Im Log des SFTP Servers finden sich keine Einträge bezüglich Zugriffsversuch.
Eine Firewall blockiert hier auch nicht.

Offensichtlich geht hier gar keine Verbindungsanfrage raus. 
Meine Frage ist nun: Warum funktioniert der FTP Baustein aber der SFTP Baustein nicht?
Zur Info: Ein SFTP Zugriff mit FileZilla auf den SFTP Server funktioniert.

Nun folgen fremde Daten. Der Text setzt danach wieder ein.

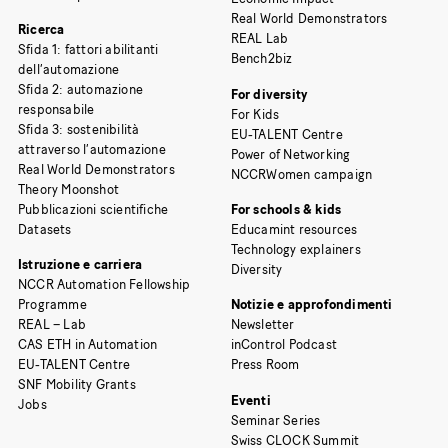
Real World Demonstrators
Ricerca
REAL Lab
Sfida 1: fattori abilitanti
Bench2biz
dell’automazione
Sfida 2: automazione
For diversity
responsabile
For Kids
Sfida 3: sostenibilità
EU-TALENT Centre
attraverso l’automazione
Power of Networking
Real World Demonstrators
NCCRWomen campaign
Theory Moonshot
Pubblicazioni scientifiche
For schools & kids
Datasets
Educamint resources
Technology explainers
Istruzione e carriera
Diversity
NCCR Automation Fellowship
Programme
Notizie e approfondimenti
REAL – Lab
Newsletter
CAS ETH in Automation
inControl Podcast
EU-TALENT Centre
Press Room
SNF Mobility Grants
Eventi
Jobs
Seminar Series
Swiss CLOCK Summit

Der Fehler muss also auf der Wago zu suchen sein. 

Firmware: 03.03.10(15)
Controller: 750-82022 PFC200 2ETH RS
eCockpit: 1.6.1.5

Hat jemand Erfahrung damit und kann hier weiter Helfen?

Viele Grüße
Thomas


----------



## Matze001 (24 Mai 2020)

Die Eingänge PrivateKey, Passphrase und KnownHosts hast Du schon verschaltet, aber nur für das Forum "gelöscht" ?

Wenn nein -> Ausfüllen!

Grüße

Marcel

P.S: Known-Hosts muss vermutlich die ID des SFTP-Servers beinhalten, ähnlich wie man es von Putty bei der ersten Verbindung via SSH kennt.


----------



## p2492 (25 Mai 2020)

Hallo Marcel,

danke für deine Antwort.
PrivateKey, Passphrase werden nicht benötigt da die Authentifizierung über Passwort erfolgen soll.
KnownHosts ist ebenfalls optional und soll nicht verwendet werden.

Viele Grüße
Thomas


----------



## gillesgol (5 Juni 2020)

Hallo Thomas, 

- Hast du die richtigen Port deklariert ? in General ist der Port 22

- Welche SFTP Servers benutzt du ?

- Überprüf, dass du den richtigen FB deklariert hast, weil es gibt einen für SFTP und einen für FTPS :
WagoAppFTP.Fb*SFTP*_FileWriteFromMem
WagoAppFTP.Fb*FTPS*_FileWriteFromMem

Grüße
Gilles


----------